=== Provided entries ===

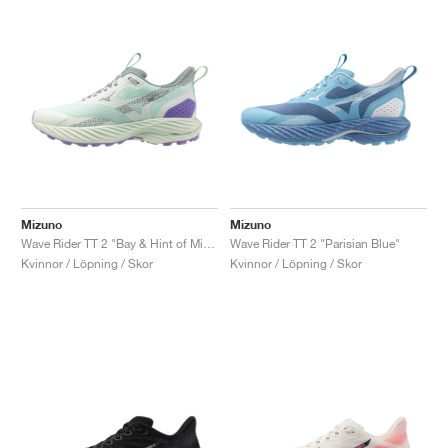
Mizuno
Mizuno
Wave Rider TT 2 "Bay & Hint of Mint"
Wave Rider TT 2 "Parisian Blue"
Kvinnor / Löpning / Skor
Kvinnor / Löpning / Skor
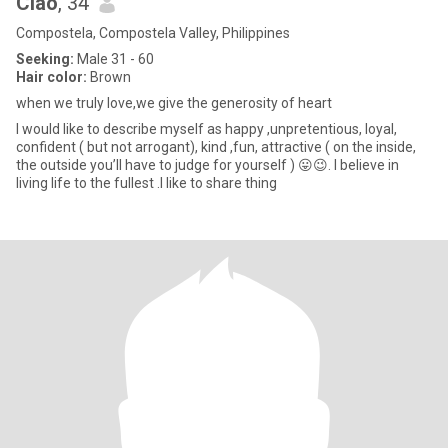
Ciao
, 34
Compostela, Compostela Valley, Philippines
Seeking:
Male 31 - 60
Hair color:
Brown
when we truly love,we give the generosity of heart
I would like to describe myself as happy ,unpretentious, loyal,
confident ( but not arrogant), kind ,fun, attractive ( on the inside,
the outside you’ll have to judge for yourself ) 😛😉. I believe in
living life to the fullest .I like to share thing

===
=== Provided entries ===

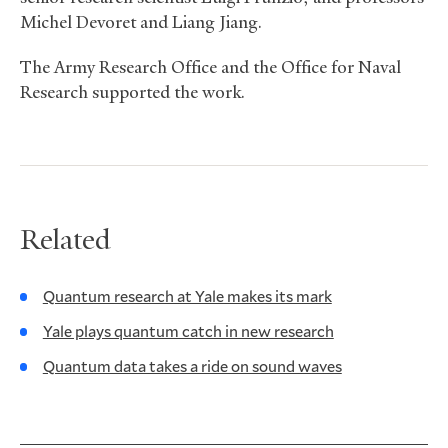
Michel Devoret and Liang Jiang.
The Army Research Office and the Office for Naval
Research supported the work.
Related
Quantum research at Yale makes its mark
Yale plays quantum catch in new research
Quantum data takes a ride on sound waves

===
=== Provided entries ===

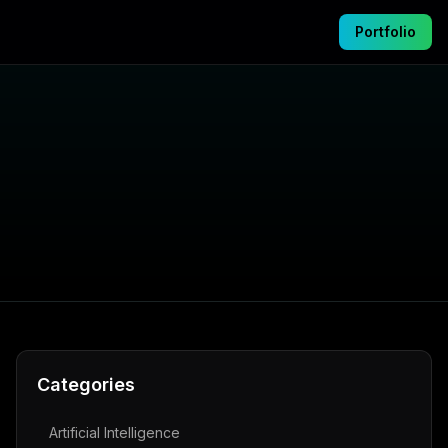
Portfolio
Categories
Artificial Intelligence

===

● Assigned task
Go through the lines above. Select every one that has the string "like".

● The completed task
I would like to describe myself as happy ,unpretentious, loyal,
living life to the fullest .I like to share thing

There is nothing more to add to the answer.